# No-cut InkJet Heat Transfer Paper



## aries (Mar 18, 2007)

Has anyone used this paper?If so where did you purchase the paper...


----------



## Lnfortun (Feb 18, 2006)

aries said:


> Has anyone used this paper?If so where did you purchase the paper...


The company will not sell the product through their website. The company only plans to sell to high volume buyer or potential dealer. The sample is available for evaluation. You can email directly to [email protected].

Here is how to order sample:



> "The easiest way to purchase is to go to our website, Welcome to www.unique4youonline.com, under iron on heat transfer, select 8.5x11 inch 10 sheets (for light color T-shirt), it is $5, when you click, it will add $5 S/h, total will be $10. We will make sure to mail you the special sample pack.
> 
> The other way is to mail a check of $10 to:
> 
> ...


----------



## aries (Mar 18, 2007)

lnfortun said:


> The company will not sell the product through their website. The company only plans to sell to high volume buyer or potential dealer. The sample is available for evaluation. You can email directly to [email protected].
> 
> Here is how to order sample:


have you used this transfer paper?If so how was turnout on shirt?thanks for the info...


----------



## Lnfortun (Feb 18, 2006)

aries said:


> have you used this transfer paper?If so how was turnout on shirt?thanks for the info...


Just got my samples. I will be testing them sometime this week. Will let you know.


----------



## bunnywilson (Jul 14, 2009)

Any more news on self cutting paper for INKJET?

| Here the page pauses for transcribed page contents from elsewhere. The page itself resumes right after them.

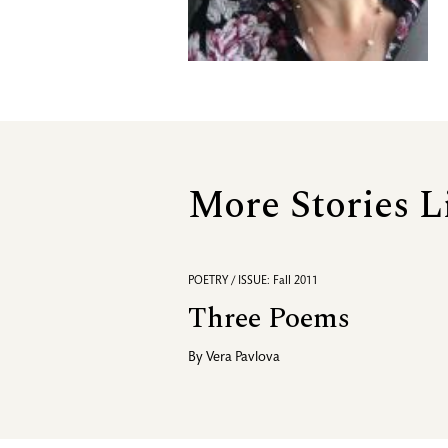
More Stories L
POETRY / ISSUE: Fall 2011
Three Poems
By
Vera Pavlova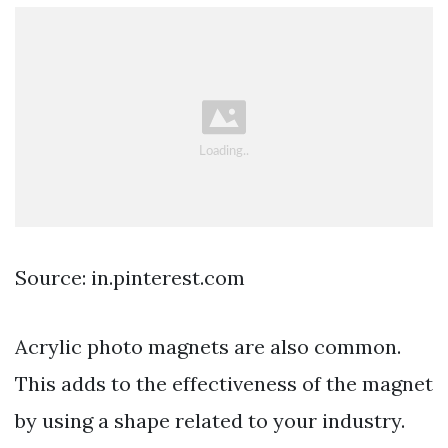
Source: in.pinterest.com
Acrylic photo magnets are also common.
This adds to the effectiveness of the magnet
by using a shape related to your industry.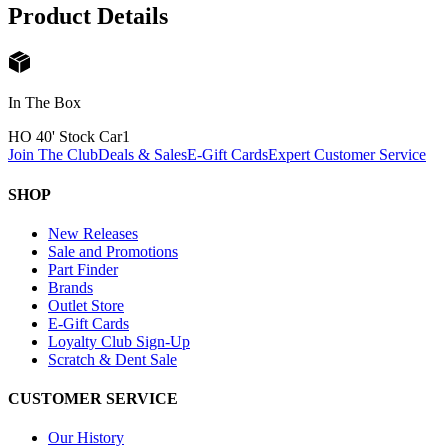
Product Details
In The Box
HO 40' Stock Car
1
Join The Club
Deals & Sales
E-Gift Cards
Expert Customer Service
SHOP
New Releases
Sale and Promotions
Part Finder
Brands
Outlet Store
E-Gift Cards
Loyalty Club Sign-Up
Scratch & Dent Sale
CUSTOMER SERVICE
Our History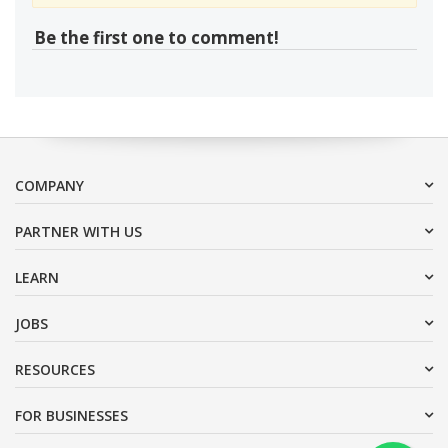
Be the first one to comment!
COMPANY
PARTNER WITH US
LEARN
JOBS
RESOURCES
FOR BUSINESSES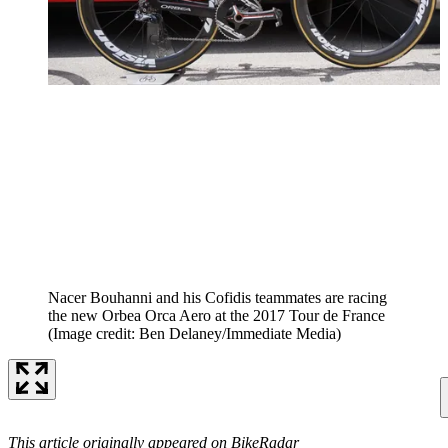
Nacer Bouhanni and his Cofidis teammates are racing
the new Orbea Orca Aero at the 2017 Tour de France
(Image credit: Ben Delaney/Immediate Media)
This article originally appeared on BikeRadar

There seems to be a mystery surrounding this product. Does is actually exist? People who've sampled it seem to disappear!

ANY news?


----------



## Lnfortun (Feb 18, 2006)

Imageclip for inkjet. It works better than the Chinese brand.

The Chinese brand did not work for me no matter what I did.


----------



## bunnywilson (Jul 14, 2009)

Lnfortun said:


> Imageclip for inkjet. It works better than the Chinese brand.
> 
> The Chinese brand did not work for me no matter what I did.


 
Thank you kindly Luis, you are a gentlemen and a scholar!


----------